In the wake of a recent cyberattack against LifeLabs, a Canadian-owned healthcare company, it sent out an email blast to customers with details about the impact and asking them to reset passwords.
In December 2019, LifeLabs disclosed the attack, which potentially exposed the data of 15 million customers. The company said that about 85,000 lab test customers were impacted in Ontario.
The email notice reiterates most of what we already know. It opens by acknowledging that customer information including name, address, email, logins, passwords, date of birth, health card number, gender, phone number, password security questions and lab test results could have been accessed in the attack.
Further, the email notes that LifeLabs’ “investigations to date indicate that your online appointment booking account was within the systems that were potentially affected.”
LifeLabs stressed in the email that the ‘my ehealth’ and ‘my results’ portals used by patients to access test results were not affected by the attack. It also notes those who receive the email may not be one of the 85,000 lab test customers impacted by the attack. Those customers will be notified by LifeLabs separately.
Finally, the email states that LifeLabs’ cybersecurity firms believe the risk to customers in connection with the attack is low. Further, the firms “have not seen any public disclosure of customer data as part of their investigations, including monitoring of the dark web and other online locations.”
The email then details various security steps customers should take to secure their accounts. First, and most importantly, LifeLabs says it has secured users’ accounts used to access its online appointment booking system.
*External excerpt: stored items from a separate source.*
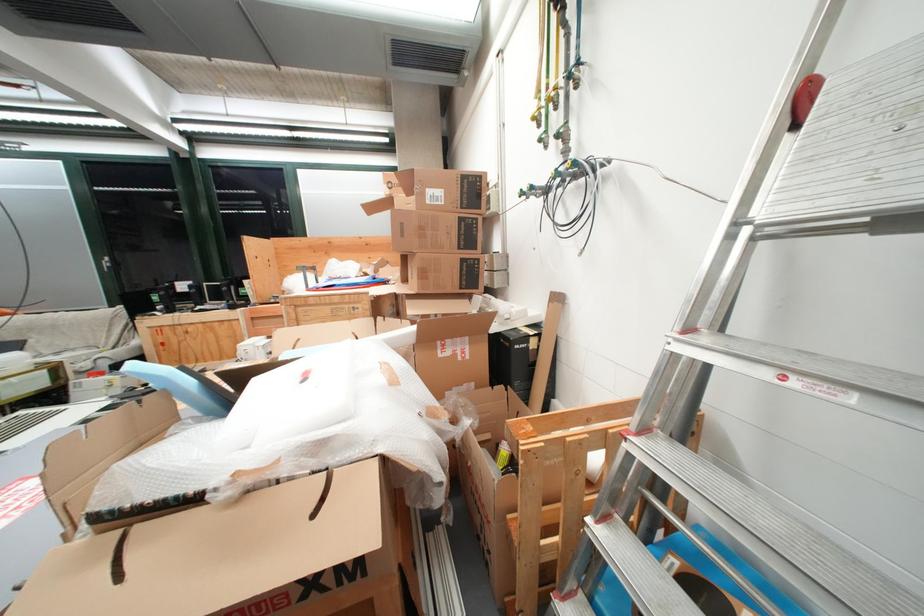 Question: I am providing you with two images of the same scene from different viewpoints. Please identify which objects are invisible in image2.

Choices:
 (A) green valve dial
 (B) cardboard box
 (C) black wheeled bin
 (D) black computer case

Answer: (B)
All users will be required to create a new password next time they log into their account unless they have already reset their passwords after December 17th, 2019.
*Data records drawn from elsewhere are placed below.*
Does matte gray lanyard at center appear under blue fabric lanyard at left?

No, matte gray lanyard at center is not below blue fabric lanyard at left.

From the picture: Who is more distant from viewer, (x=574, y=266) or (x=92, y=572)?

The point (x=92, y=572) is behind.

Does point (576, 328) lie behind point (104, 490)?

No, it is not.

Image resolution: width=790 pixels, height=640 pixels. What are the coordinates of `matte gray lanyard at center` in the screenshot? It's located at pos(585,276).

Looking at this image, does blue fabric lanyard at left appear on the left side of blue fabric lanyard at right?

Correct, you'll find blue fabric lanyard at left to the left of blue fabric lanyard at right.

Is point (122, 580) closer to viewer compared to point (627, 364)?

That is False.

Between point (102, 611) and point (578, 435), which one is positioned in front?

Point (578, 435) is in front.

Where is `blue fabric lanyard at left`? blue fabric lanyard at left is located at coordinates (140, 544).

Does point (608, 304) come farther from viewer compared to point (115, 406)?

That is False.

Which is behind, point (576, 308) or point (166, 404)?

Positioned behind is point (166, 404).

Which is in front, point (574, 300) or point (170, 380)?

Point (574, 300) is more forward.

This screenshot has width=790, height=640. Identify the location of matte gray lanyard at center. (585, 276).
LifeLabs also includes password security advice and asks customers to use unique passwords and security questions and answers on all sites requiring logins. Passwords should also be strong and complex so that they cannot be guessed.
Additionally, the email notes that LifeLabs is offering cybersecurity protection services to customers free of charge. The service includes dark web monitoring and identity theft insurance for one full year. Customers can learn more about that service here.
LifeLabs closes out the email with an apology to its customers and reiterates that it has notified the privacy commissioner of the attack, as well as its government partners. It is also facing a $1.13 billion lawsuit over the breach.